** Opening RECORDS FOR PROCESSING block **

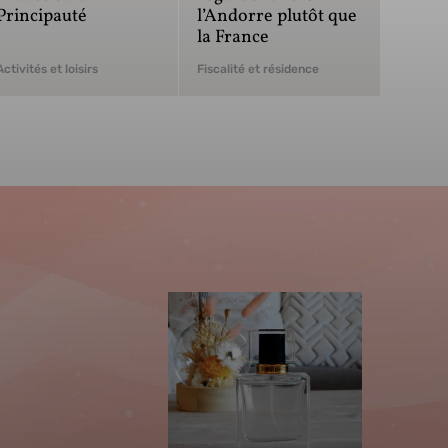
Principauté
l’Andorre plutôt que
la France
Activités et loisirs
Fiscalité et résidence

** Closing RECORDS FOR PROCESSING block **

# ASSIGNMENT:
Each entry is to be returned precisely as it appears, but the pictures are to be dropped.

# SOLVED EXERCISE:
Principauté
l’Andorre plutôt que
la France
Activités et loisirs
Fiscalité et résidence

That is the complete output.